Jl. Sultan Hadiwijaya No.08 Demak (0291)685013 dinpertanpangan@demakkab.go.id

ARTIKELKementerian PertanianTanaman Pangan dan Hortikultura

Pertanian Vertikal yang Heboh Itu

Melihat foto dan video tentang Pertanian Vertikal (Vertical Farming), kita seakan dibawa ke dunia lain dalam cerita fiksi. Namun ini bukan fiksi, melainkan nyata. Pertanian yang berlokasi di perkotaan, di gedung tinggi itu nyaris berbentuk gudang atau laboratorium raksasa yang dipenuhi lonjoran logam bertingkat-tingkat, memuat jutaan tanaman (kebanyakan sayuran daun) yang tersusun rapat, berwarna hijau dan subur.

Pertanian yang hampir keseluruhannya didukung oleh teknologi tinggi, dioperasikan oleh robot yang dikontrol komputer itu tidak menggunakan tanah. Cahaya matahari yang dipantulkan lewat cermin atau lampu khusus yang memungkinkan tanaman melakukan proses fotosintesa memenuhi ruangan. Pertanian yang tidak memerlukan tanah dan hemat air itu dikabarkan mampu memberikan hasil 400 kali lipat per satuan luasnya dibandingkan dengan pertanian konvensional.

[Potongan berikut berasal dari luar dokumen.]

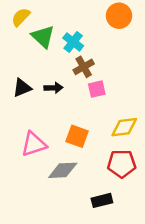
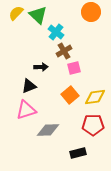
green triangle: (43, 37) -> (38, 15), moved
black triangle: (22, 88) -> (29, 86), moved
orange square: (77, 136) -> (70, 95), moved, turned 30

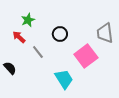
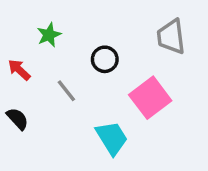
gray trapezoid: (105, 33) -> (171, 37), moved
red arrow: (19, 37) -> (19, 70), moved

Model pertanian sekarang yang menggunakan otomasi peralatan mesin-mesin raksasa dan drone untuk mengolah tanah, mengairi dan memanen seakan sudah menjadi kuno. Pertanian Vertikal mampu meningkatkan efisiensi penggunaan sumberdaya alam tanah, air tetapi meningkatkan produktivitas secara spektakuler. Penggunaan energi yang besar kemungkinan sedikit berkurang dengan ditemukannya lampu LED. Produknya pun bersih, tidak ada bercak bekas serangan hama. Jadi, greenhouse yang dianggap model pertanian moderen yang masih jadi idola di negara-negara berkembang seakan sudah kadaluwarsa, menjadi lembaran sejarah pertanian masa lalu.

Tantangan pada masa depan memang luar biasa. Menurut FAO, saat ini dunia sudah menggunakan sekitar 80 persen dari lahan tersedia yang layak untuk ditanami, dan 15 persen di antaranya dalam keadaan rusak karena manajemen yang buruk. Pada tahun 2050, waktu yang tidak lama, hanya satu generasi lagi, populasi penduduk dunia akan mencapai 9.7 milyar jiwa, sehingga permintaan terhadap bahan pangan meningkat, sementara kondisi sumberdaya alam, tanah, air dan agroekologi terdegradasi lebih cepat karena perubahan iklim sehingga kemampuan alam untuk memproduksi semakin berkurang.  Hanya dalam kurun waktu 40 tahun, dunia telah kehilangan sepertiga lahan pertanian. Dari dari yang dilakuan untuk menanggulanginya, Pertanian Vertikal merupakan alternatif solusi. Betulkah?

Model pertanian yang disusun bertingkat, sering diintegrasikan dengan struktur gedung bertingkat dan perkantoran maupun perumahan ini praktis tidak menggunakan tanah, tetapi berupa hidroponik, aquaponik atau aeroponik. Kondisi iklimnya diatur menggunakan teknik bertani di dalam ruangan dengan lingkungan pertanian yang terkontrol atau Controlled Environment Agriculture (CEA), sehingga temperatur, cahaya, kelembaban diatur dengan otomasi berbagai peralatan canggih. Tidak mengherankan ketika memasuki “areal pertanian” ini terasa seperti berada di ruangan raksasa sebuah “pabrik tanaman sayuran”, yang bersih, teratur sebagaimana laiknya perkantoran.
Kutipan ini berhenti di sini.